Les sociétés pharmaceutiques préfèrent les médicaments biotechnologiques aux pilules, citant une nouvelle loi américaine


San Francisco, 13 janvier (Reuters) – Les fabricants de médicaments donnent la priorité aux médicaments biotechnologiques complexes plutôt qu’aux traitements qui peuvent être administrés sous forme de pilules, car la récente législation américaine donne aux produits biologiques une piste plus longue avant d’être soumis aux limites de prix du gouvernement, ont déclaré cette semaine les principaux dirigeants de l’industrie.

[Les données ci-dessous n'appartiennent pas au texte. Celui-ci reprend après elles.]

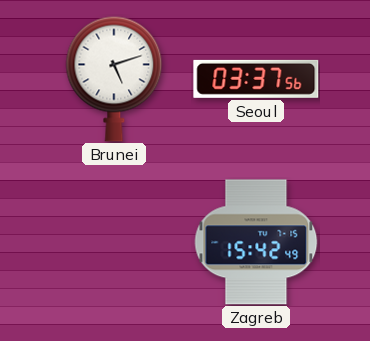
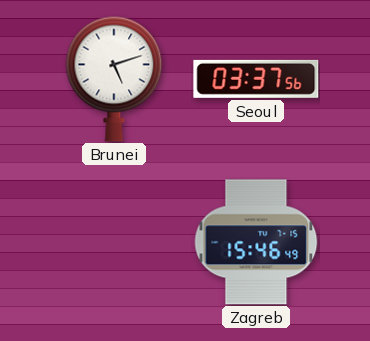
Zagreb: 15:42 -> 15:46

La loi sur la réduction de l’inflation (IRA), que les démocrates ont adoptée en août dernier, permet pour la première fois au plan de santé Medicare du gouvernement pour les personnes âgées de 65 ans et plus de négocier les prix qu’il est prêt à payer pour certains médicaments.

L’industrie pharmaceutique, dont les membres se sont réunis par milliers cette semaine à San Francisco pour la conférence annuelle de JP Morgan Healthcare, s’est opposée à la législation et a commencé à mettre en œuvre des stratégies pour atténuer son impact.

Un tel changement d’orientation pourrait entraîner la disponibilité de beaucoup moins de pilules génériques bon marché à long terme.

Tous les autres pays développés négocient les prix des médicaments, faisant des États-Unis le marché le plus lucratif pour l’industrie. Le Congressional Budget Office estime que les dispositions de l’IRA sur les prix des médicaments réduiront le déficit fédéral de 237 milliards de dollars au cours de la prochaine décennie.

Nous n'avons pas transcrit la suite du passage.